T-R PHOTO BY LANA BRADSTREAM Nitrates are not something Marshalltown residents need to worry about. For the last 15 years, tests conducted on the water have been clean of detectable nitrates.

A new Environmental Working Group (EWG) study found communities in Iowa that have elevated nitrate levels tend to have households with lower incomes.

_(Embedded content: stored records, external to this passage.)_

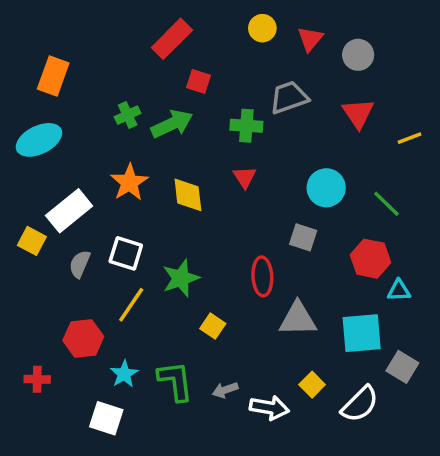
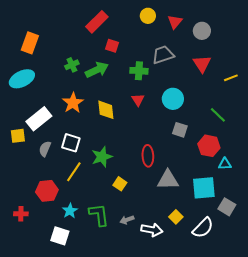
cyan circle: (326, 188) -> (173, 99), moved
gray square: (303, 237) -> (180, 130), moved
yellow square: (32, 241) -> (18, 136), turned -35

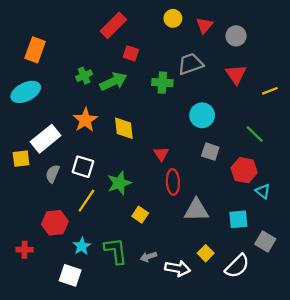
red triangle: (138, 100) -> (161, 154), moved
cyan triangle: (225, 164) -> (263, 191), turned 40
cyan square: (204, 188) -> (238, 219), size x0.7

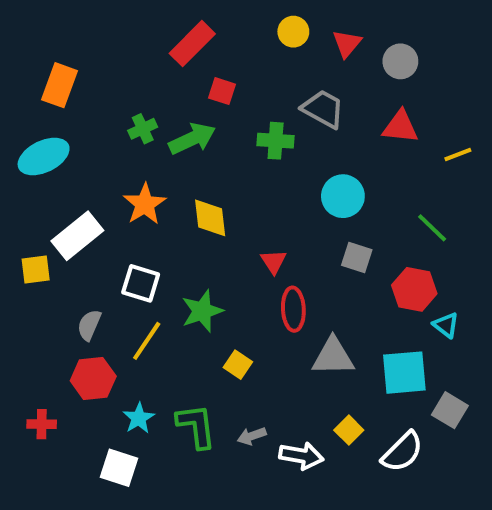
gray trapezoid: (190, 64) -> (323, 109), turned 48
red triangle: (236, 74) -> (400, 127), turned -50
gray semicircle: (53, 174) -> (89, 325), moved
cyan square: (238, 219) -> (404, 373), size x1.4

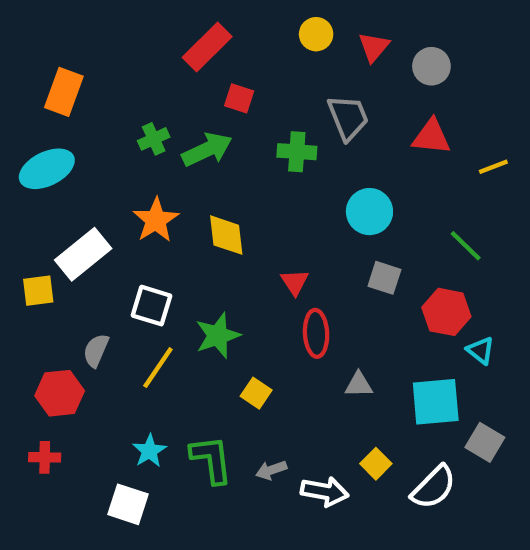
gray trapezoid: (323, 109) -> (348, 118), turned 39
gray triangle: (333, 357) -> (359, 385), size x0.6
red hexagon: (93, 379) -> (60, 393), moved

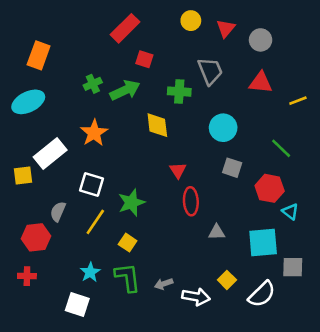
yellow diamond: (226, 235) -> (157, 125), moved
yellow square: (256, 393) -> (128, 243), moved
gray square: (485, 442) -> (293, 267), turned -30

The nitrate level for Marshalltown is undetectable. Marshalltown Water Works General Manager Shelli Lovell said there is no problem with nitrates in this utility.

“You can’t ever say there is zero, but the lab tests can only go down so far,” she said.

The Iowa Department of Natural Resources last collected water from Marshalltown to test for nitrates in January, and the results were less than the indicator. Lovell said nitrate level tests on Marshalltown Water Works have been undetectable for the last 15 years.

Nitrates are chemicals found in manure and fertilizers. The water runoff from fields can get into water sources and contaminate them. The federal legal limit for nitrates in drinking water is 10 milligrams per liter. If the level is higher than that, there is a risk of blue baby syndrome, birth defects, colorectal cancer and thyroid disease.

Blue baby syndrome is a condition in which an infant has consumed too many nitrates and is then has a lack of oxygen in his or her blood.

The only contaminants greater than EWG guidelines detected in Marshalltown water, according to the EWG Tap Water Database, were chromium and chlorite.

Lovell said up until a year and a half ago, the city would add sodium chlorite to the water because it controlled ammonia.

“But we stopped that,” she said. “We probably have a little bit of chlorite, but that’s taken out of context.”

Water in Marshalltown is a source of pride for residents, and Lovell can attest to that.

“We have competed in water taste competitions and won awards three times,” she said. “At the minimum, we meet state and federal regulations. We do better. We exceed that so we have good tasting water.”

Lovell said the town is fortunate enough to have a good water source, but the treatments done to and put into the water reduce the natural hardness and improve the tasting quality.

“We have a knowledgeable and committed group of operators,” she said. “We get the water as good as you can make it.”